Yıkım, fikir yarışması ve anket
Yavaş’ın hızla el attığı yönetimde önceliği Ulus olmayınca ve Ürgüp Belediye Başkanlığı göreviyle tanıdığımız Bekir Ödemiş, Kültür ve Tabiat Varlıkları Daire Başkanı olarak atanmıştı. Kendisinin akademiyle ve konunun uzmanları ile iletişime açık olması[6] gibi artılar sayesinde aldığımız rahat nefes 2020 Haziran’ında 100. Yıl Çarşısı’nın yıkım ihalesinin duyurulmasıyla kesildi. Docomomo_tr, ICOMOS Türkiye, KORDER, Mimarlar Derneği 1927, TMMOB Mimarlar Odası Ankara Şubesi ve Türk Serbest Mimarlar Derneği temsilcileri ve bir grup akademisyen, yıkım sürecinin durdurulması ve çözüm önerileri geliştirilebilmesi için toplandı[7] ve bu temaslardan “100. Yıl Çarşısı ve Yakın Çevresi Fikir Projesi Yarışması” doğdu. 2022’ye gelindiğinde, şubat ayında duyurulan yarışma mayısta sonuçlandı, 3 eşdeğer ödül ve 5 mansiyon ödülü alan projelerin tümü yeniden işlevlendirme yoluyla yapıyı korumayı amaçlıyordu. Hangisi uygulanacak, nasıl karar verilecek derken 5 Temmuz’da Başkent Mobil Uygulaması’nın “Söz Hakkı” kısmında açılacak bir anketle kabaca “bu projelerden birini mi uygulayalım” yoksa “yerine park mı yapalım” gibi tuhaf sorularla karşı karşıya kaldık. Anlaşılan sonuçtan memnun olmayan birileri, hiçbir bilimsel değeri olmayan bir “anket” ile binanın sonunu getirmeye niyetliydi; gerçi sonuç en başından da belliydi. 19 Ağustos günü anket sonucu açıklandığında beni en çok şaşırtan sadece yüzde 69 evet çıkmasıydı[8]. Topu topu 28 bin kişi oy kullanmıştı ve bunun 20 bin kişiye yakını anlamadığı, tanımadığı, belki de hiç görmediği bir binaya düşman kesilmiş, onun yıkılmasını istiyordu.
Sonuç gibi ama değil
Geldiğimiz noktada sorunlu gördüğüm bir başka durum, mimari eserlerin korunmasına ve bunun için de değerlerinin anlaşılmasına dair yapılan bilgilendirme ve tartışmaların hep mimarlık camiası içinde kalması. Örneğin, bahsettiğimiz yarışma en detaylı olarak Arkitera websitesi başta olmak üzere yine mimari mecralarda paylaşıldı. Kamuoyunun bilgi eksikliği göz önünde bulundurulduğunda en azından hedef kitlesi mimarlık camiasıyla kısıtlı kalmayıp, başta sosyal medya olmak üzere, farklı mecralarda paylaşılsa 100. Yıl Çarşısı’nın yeniden işlevlendirmeyle Ulus’ta bir çekim merkezi yaratabileceğini daha fazla insan görebilirdi. Zira, Ankara Büyükşehir Belediyesi ve Lavarla sosyal medya hesaplarında yapılan konuyla ilgili paylaşımlarda, özellikle yıkım taraftarı olanların proje yarışmasından veya anketin diğer seçeneği olan park alanı yapılmasından haberdar olmadığı, binanın sadece yıkılmasını istedikleri gözden kaçacak gibi değildi.
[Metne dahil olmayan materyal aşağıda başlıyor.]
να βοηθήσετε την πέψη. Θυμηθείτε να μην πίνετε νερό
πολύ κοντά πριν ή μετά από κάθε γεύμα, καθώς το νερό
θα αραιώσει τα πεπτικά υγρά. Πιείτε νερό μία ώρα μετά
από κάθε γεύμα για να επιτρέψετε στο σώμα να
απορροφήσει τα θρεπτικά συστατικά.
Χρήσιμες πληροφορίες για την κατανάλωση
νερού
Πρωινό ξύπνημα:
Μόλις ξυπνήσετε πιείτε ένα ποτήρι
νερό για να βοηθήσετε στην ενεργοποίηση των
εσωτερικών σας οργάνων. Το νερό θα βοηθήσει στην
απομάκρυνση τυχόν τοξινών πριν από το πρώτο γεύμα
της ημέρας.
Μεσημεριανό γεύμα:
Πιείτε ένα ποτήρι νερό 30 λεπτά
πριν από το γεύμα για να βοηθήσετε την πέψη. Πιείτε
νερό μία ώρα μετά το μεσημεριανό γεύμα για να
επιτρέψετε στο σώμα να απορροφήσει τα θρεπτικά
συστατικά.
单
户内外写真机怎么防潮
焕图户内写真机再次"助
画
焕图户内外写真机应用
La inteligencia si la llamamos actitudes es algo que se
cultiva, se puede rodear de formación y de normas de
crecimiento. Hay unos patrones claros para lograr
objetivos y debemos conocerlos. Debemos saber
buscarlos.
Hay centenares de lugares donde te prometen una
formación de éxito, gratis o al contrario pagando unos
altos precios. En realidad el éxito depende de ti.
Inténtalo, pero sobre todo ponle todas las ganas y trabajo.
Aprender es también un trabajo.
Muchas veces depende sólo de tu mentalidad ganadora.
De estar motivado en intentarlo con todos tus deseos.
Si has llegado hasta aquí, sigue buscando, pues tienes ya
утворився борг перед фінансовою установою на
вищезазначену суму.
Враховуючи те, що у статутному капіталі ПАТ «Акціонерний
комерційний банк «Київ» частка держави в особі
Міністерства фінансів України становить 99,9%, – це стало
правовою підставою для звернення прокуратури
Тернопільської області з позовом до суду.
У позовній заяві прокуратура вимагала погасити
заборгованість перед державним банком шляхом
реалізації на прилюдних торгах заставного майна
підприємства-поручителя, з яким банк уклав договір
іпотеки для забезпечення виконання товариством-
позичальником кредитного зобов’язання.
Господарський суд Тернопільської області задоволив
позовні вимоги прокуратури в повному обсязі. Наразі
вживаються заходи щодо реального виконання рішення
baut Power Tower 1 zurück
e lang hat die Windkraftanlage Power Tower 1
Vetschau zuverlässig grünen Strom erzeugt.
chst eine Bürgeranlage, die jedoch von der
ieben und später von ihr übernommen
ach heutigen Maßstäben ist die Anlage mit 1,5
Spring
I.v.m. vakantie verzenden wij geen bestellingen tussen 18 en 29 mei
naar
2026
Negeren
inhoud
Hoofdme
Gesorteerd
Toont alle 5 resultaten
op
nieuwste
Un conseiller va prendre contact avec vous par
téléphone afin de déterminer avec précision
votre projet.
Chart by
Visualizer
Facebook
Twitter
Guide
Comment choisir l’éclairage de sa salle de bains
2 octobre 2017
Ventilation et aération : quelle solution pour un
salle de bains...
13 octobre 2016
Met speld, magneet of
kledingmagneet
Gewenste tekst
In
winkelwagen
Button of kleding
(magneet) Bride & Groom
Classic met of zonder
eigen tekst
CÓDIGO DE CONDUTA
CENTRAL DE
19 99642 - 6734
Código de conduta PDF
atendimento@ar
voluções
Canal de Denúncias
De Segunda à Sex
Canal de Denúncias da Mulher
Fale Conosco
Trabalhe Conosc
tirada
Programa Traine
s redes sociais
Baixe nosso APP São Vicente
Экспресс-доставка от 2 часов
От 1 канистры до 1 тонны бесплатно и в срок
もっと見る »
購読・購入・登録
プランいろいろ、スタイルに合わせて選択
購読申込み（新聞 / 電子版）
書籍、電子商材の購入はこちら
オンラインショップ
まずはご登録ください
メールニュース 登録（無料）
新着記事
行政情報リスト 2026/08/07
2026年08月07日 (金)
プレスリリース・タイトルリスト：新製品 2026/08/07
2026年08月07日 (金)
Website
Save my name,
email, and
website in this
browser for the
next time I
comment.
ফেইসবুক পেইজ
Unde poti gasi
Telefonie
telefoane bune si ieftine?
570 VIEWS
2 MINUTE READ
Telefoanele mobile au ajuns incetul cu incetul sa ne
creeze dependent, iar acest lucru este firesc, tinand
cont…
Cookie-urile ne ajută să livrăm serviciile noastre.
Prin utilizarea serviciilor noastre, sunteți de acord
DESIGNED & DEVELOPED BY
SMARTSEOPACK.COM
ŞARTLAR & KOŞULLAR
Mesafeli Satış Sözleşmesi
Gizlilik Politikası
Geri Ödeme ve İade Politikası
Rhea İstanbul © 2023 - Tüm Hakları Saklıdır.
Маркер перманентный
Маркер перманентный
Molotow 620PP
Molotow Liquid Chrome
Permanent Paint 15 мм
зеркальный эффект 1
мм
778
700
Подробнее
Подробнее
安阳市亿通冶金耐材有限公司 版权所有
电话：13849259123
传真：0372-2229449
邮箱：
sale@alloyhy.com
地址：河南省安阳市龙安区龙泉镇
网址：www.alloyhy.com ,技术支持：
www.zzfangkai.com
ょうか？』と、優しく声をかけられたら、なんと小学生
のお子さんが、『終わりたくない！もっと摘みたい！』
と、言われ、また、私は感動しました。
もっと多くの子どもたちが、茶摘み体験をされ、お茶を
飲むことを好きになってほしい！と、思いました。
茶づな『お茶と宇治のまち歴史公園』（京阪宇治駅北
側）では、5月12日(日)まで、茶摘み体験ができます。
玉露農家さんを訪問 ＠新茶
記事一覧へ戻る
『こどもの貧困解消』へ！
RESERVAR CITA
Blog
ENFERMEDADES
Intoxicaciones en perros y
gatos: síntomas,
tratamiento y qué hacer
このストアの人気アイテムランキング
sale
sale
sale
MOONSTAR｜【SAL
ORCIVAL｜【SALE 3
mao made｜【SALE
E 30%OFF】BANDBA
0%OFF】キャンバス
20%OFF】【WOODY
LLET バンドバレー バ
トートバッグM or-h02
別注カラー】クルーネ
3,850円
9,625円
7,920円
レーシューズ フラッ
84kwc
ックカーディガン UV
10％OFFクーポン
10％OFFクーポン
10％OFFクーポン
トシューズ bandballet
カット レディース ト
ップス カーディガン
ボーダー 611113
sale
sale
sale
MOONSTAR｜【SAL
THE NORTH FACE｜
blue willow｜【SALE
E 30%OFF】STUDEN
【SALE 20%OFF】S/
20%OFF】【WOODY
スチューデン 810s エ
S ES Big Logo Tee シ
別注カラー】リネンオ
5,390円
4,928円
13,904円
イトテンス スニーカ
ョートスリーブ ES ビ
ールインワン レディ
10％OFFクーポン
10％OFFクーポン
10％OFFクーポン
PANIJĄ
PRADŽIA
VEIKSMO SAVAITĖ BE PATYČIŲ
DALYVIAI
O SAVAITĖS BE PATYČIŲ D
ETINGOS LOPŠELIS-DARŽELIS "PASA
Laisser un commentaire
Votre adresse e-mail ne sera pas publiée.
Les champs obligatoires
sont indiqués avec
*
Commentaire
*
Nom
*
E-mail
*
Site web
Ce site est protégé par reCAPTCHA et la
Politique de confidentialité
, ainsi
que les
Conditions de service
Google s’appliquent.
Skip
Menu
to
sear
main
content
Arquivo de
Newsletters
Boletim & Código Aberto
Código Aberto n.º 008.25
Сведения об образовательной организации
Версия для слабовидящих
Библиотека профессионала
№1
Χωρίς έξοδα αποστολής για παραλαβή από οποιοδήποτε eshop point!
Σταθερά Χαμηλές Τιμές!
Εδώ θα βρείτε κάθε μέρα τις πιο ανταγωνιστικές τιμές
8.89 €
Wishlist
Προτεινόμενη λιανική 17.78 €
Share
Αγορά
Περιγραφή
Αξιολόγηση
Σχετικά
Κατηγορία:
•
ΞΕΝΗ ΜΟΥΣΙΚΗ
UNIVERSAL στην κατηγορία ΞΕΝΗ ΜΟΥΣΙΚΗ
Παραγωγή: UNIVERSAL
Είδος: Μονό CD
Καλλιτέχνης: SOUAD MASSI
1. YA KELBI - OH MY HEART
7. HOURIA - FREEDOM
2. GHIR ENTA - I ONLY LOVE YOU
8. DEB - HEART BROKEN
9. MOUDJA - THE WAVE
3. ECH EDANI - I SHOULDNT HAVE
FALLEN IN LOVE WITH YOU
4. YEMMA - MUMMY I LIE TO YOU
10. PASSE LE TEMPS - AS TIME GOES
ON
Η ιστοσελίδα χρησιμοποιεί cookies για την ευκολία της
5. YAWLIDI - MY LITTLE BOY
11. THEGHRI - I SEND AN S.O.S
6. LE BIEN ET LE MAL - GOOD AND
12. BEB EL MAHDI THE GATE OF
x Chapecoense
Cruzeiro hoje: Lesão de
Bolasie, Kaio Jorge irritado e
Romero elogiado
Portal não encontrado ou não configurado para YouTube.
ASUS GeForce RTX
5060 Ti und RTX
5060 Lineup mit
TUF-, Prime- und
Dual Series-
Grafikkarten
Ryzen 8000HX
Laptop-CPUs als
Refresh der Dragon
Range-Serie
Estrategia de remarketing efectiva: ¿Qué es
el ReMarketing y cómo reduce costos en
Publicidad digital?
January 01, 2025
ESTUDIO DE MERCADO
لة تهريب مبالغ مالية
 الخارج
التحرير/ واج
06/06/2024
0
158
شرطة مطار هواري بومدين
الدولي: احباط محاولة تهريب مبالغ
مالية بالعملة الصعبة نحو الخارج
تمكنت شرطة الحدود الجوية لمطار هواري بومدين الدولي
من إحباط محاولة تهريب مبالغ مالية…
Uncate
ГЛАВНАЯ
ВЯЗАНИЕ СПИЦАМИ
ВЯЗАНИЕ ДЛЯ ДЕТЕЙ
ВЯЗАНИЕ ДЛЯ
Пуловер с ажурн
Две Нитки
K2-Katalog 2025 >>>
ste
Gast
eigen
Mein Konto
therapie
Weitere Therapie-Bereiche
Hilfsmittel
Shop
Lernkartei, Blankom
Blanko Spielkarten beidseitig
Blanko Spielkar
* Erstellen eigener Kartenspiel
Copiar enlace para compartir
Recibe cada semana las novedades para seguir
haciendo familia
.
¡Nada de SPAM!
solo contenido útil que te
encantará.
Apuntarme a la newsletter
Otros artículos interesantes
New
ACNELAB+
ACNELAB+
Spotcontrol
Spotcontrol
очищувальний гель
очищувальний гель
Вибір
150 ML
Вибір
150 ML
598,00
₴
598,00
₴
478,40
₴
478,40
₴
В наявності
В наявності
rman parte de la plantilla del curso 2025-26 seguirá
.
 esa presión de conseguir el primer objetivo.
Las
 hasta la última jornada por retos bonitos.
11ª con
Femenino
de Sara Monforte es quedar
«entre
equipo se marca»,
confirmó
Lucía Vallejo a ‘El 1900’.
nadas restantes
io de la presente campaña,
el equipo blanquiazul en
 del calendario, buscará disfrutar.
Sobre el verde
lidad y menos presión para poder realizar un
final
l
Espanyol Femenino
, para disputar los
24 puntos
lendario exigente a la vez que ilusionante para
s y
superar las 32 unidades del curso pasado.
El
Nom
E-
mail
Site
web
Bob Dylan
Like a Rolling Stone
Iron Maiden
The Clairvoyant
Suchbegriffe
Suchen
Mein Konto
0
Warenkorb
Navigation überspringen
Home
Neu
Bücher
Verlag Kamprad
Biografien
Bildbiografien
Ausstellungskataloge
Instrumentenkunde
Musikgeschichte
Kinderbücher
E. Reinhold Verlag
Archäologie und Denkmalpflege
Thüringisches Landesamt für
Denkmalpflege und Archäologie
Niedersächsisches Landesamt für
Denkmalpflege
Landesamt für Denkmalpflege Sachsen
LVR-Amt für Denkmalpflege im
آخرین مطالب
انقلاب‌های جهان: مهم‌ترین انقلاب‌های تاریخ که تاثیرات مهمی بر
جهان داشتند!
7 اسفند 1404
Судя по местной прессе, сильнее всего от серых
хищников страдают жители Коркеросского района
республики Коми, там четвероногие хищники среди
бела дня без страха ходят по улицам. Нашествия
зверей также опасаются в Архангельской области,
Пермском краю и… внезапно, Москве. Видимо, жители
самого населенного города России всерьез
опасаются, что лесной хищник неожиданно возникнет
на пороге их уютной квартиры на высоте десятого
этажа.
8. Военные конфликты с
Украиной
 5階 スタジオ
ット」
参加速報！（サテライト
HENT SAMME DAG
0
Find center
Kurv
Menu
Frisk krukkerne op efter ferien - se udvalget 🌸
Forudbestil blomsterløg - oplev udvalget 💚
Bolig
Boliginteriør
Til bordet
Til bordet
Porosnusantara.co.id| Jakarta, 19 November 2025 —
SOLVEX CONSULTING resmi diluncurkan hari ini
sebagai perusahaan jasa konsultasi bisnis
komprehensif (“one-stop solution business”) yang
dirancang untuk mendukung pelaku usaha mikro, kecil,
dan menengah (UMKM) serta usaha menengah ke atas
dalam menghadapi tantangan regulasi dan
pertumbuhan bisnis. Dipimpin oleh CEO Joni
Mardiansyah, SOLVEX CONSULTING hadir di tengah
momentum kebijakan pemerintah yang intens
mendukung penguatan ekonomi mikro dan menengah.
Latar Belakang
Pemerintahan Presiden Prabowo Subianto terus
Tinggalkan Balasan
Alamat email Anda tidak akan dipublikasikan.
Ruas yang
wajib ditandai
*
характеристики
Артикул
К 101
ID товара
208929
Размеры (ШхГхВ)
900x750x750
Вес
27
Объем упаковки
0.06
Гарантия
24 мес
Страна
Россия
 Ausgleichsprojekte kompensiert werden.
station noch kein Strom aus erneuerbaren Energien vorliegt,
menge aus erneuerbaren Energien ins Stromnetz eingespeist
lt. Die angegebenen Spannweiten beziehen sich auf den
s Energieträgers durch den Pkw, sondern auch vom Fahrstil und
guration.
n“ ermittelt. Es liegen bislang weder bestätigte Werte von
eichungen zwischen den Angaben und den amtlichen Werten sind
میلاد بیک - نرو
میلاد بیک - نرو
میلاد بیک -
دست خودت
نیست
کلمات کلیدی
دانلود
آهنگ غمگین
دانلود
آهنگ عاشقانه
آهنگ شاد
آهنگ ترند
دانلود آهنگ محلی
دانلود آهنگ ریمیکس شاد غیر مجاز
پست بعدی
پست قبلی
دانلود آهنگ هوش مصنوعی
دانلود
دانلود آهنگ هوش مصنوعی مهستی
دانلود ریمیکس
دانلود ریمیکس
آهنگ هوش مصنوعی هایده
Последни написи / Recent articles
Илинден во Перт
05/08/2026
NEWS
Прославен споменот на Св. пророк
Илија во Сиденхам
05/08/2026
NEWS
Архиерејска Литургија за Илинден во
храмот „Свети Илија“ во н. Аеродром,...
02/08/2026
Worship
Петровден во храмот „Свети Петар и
Anketin açıklanmasını takiben binanın etrafı tahta perdelerle çevrildi. Görünen o ki Ankara Büyükşehir Belediyesi yıkım için elini çabuk tutacak, yaz sıcağının uzatmalarında Ulus’tan geçenlere toz ve muhtemelen asbest solutacak. Tutmayacak bir kehanet olmasını umsam da bu yıkım, tıpkı öncekilerde olduğu gibi, bu sefer de başka yıkımlar için emsal oluşturacak. Ankara, Cermodern örneğiyle yeniden işlevlendirme (adaptive reuse) kavramıyla tanışalı çok olsa da Havagazı Fabrikası, 100. Yıl Isı Merkezi, Çubuk Barajı Gazinosu gibi kayıp fırsatların ardından ağıt yakmak yerine elinde kalanı yeniden değerlendirmeyi (ya da işlevlendirmeyi) düşünmeli. Buna ek olarak, Ulus için tüketim odaklı gelişim planlarının sürdürülebilir olmadığı, kültürel/yaratıcı sektörlerin bölgede palazlanmasıyla gerçekten değer yaratılabileceği ihtimalleri konuşulmalı.
Kaynaklar
[1] “Ulus’un çarşıları tarih oluyor”, Sabah, 17 Aralık 2004.
[2] “Ulus’a Ankara Evi”, Hürriyet, 30 Aralık 2004.
[3] “Ulus meydanında araç trafiği tamamen yerin altına alınacak”, TRT Haber, 20 Eylül 2018, https://www.trthaber.com/haber/gundem/ulus-meydaninda-arac-trafigi-tamamen-yerin-altina-alinacak-385600.html
[4] Mansur Yavaş’ın ilgili tweeti
[5] Videonun sonunda “Ulus’a bir de benim gözümden bakın – Mansur Yavaş” yazmaktadır.
[6] Örneğin Aralık 2019’da TEDU MAUS’un düzenlediği “Yerinde Tarih” serisinin Anafartalar Çarşısı ayağında aramıza katılmış, yaptığı konuşmada başta Ulus’un çarşıları ve hal konusunda uzmanların görüşleri doğrultusunda hareket edeceklerini ilan etmişti.
[7] Sürecin kapsamlı bir aktarımı için Elif Selena Ayhan Koçyiğit, Leyla Etyemez Çıplak ve Yiğit Acar’ın “100. Yıl Çarşısı Koruma – Yıkım Tartışmaları ve Ulus Tarihî Kent Merkezine Bütüncül Yaklaşım Önerisi” makalesi incelenebilir.